Especially when breeders try to sell the defects as something special and unique.


----------



## nowzem (Apr 14, 2011)

True that  Have you guys seen those weird" humpback" bettas? I don't know what they are called but they look like a cross between a betta and a parrothead cichlid.


----------



## smellsfishie (Apr 14, 2011)

I love the look of the long flowing fins, but I am having my first experience owning plakats and I feel much better about the way they swim compared to my other bettas... I've always had pet store bettas so I can't comment on their lineage, but I tend to pick the thick ones too because I like how they look.


----------



## smellsfishie (Apr 14, 2011)

nowzem: Thanks for posting the pics showing the feathertails. That white rosetail betta is GORGEOUS! I still don't understand what it means to be rosetail though.


----------



## nowzem (Apr 14, 2011)

The quest for the perfect halfmoon by selectively breeding for branching and straight caudal edges has given rise to a new development in the Betta splendens tailforms -the Rosetail. The main characteristic of the rosetail is the excessive branching in all three unpaired fins, especially the excessive branching and the overlapping rays in the caudal, which produces a 'rose-like' appearance.
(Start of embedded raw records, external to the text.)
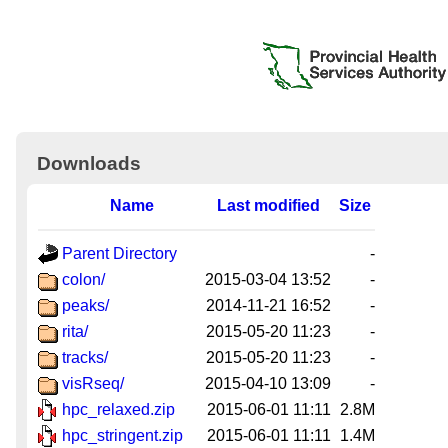
Downloads
Name
Last modified
Size
Parent Directory
-
colon/
2015-03-04 13:52
-
peaks/
2014-11-21 16:52
-
rita/
2015-05-20 11:23
-
tracks/
2015-05-20 11:23
-
visRseq/
2015-04-10 13:09
-
hpc_relaxed.zip
2015-06-01 11:11
2.8M
hpc_stringent.zip
2015-06-01 11:11
1.4M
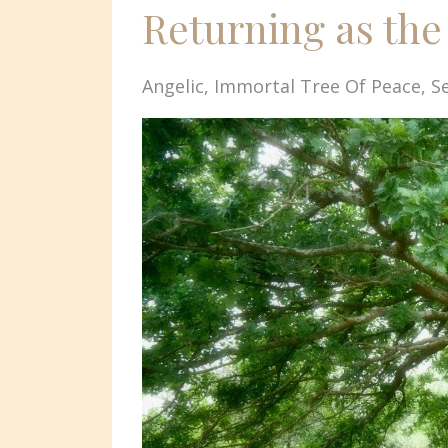
Returning as the
Angelic
Immortal Tree Of Peace
S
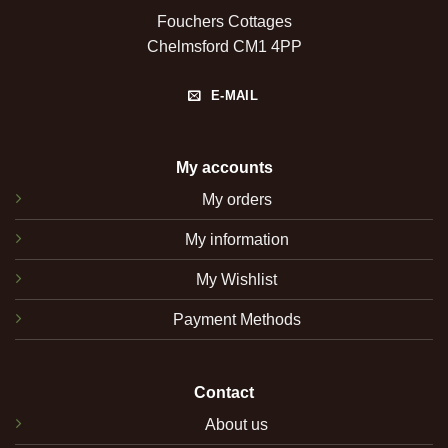
Fouchers Cottages
Chelmsford CM1 4PP
E-MAIL
My accounts
My orders
My information
My Wishlist
Payment Methods
Contact
About us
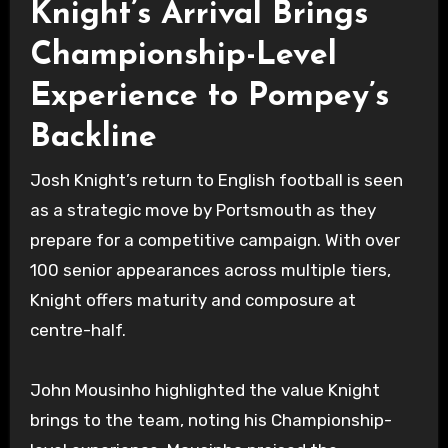
Knight’s Arrival Brings
Championship-Level
Experience to Pompey’s
Backline
Josh Knight’s return to English football is seen
as a strategic move by Portsmouth as they
prepare for a competitive campaign. With over
100 senior appearances across multiple tiers,
Knight offers maturity and composure at
centre-half.
John Mousinho highlighted the value Knight
brings to the team, noting his Championship-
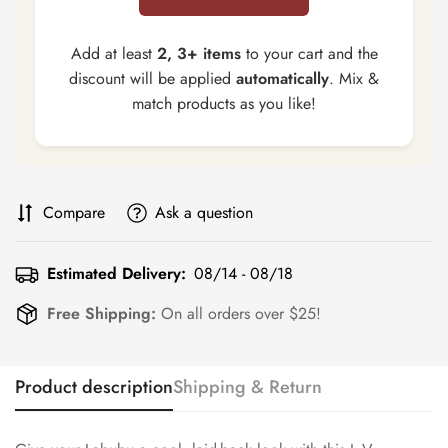
Add at least
2, 3+ items
to your cart and the
discount will be applied
automatically
. Mix &
match products as you like!
Compare
Ask a question
Estimated Delivery:
08/14 - 08/18
Free Shipping:
On all orders over $25!
Product description
Shipping & Return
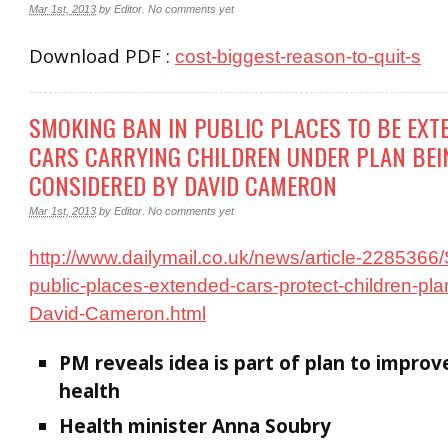
Mar 1st, 2013
by
Editor
.
No comments yet
Download PDF :
cost-biggest-reason-to-quit-s
SMOKING BAN IN PUBLIC PLACES TO BE EXT
CARS CARRYING CHILDREN UNDER PLAN BEI
CONSIDERED BY DAVID CAMERON
Mar 1st, 2013
by
Editor
.
No comments yet
http://www.dailymail.co.uk/news/article-228536
public-places-extended-cars-protect-children-pl
David-Cameron.html
PM reveals idea is part of plan to improv
health
Health minister Anna Soubry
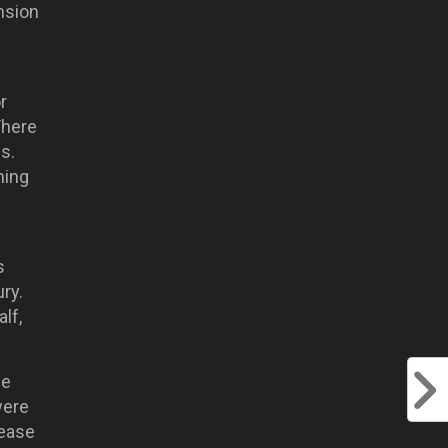
nsion
r
There
s.
hing
s
ury.
lf,
he
were
 ease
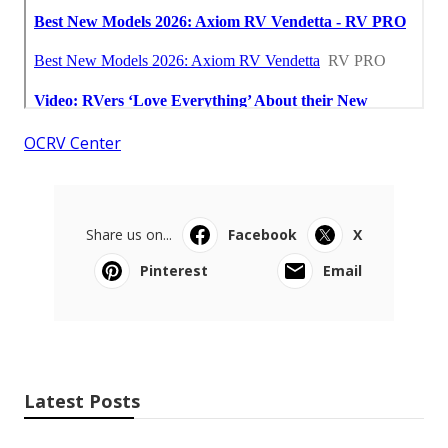
OCRV Center
Share us on...
Facebook
X
Pinterest
Email
Latest Posts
The extreme form of Rosetail can produce the very unique 'Feathertail' betta. A breeder using Rosetail bettas in their halfmoon lines has to be particularly careful of excess -fish who cannot swim properly, or who carry the trait into the mutation that has been coined 'X-Factor Fish' -fish with poor scales, shorter ventrals and collapsing finnage. [Taken from bettysplendens.com]


----------



## MrVampire181 (May 12, 2009)

I don't like, don't like at all....I prefer a fish that can hold his fins but is symmetrical at the same time....I agree with 1fish2fish...Martinismommy's fish are as good as they get.


----------



## smellsfishie (Apr 14, 2011)

Thank you! I appreciate the explanation  Was too lazy to google.


----------



## nowzem (Apr 14, 2011)

LOL No problem!


----------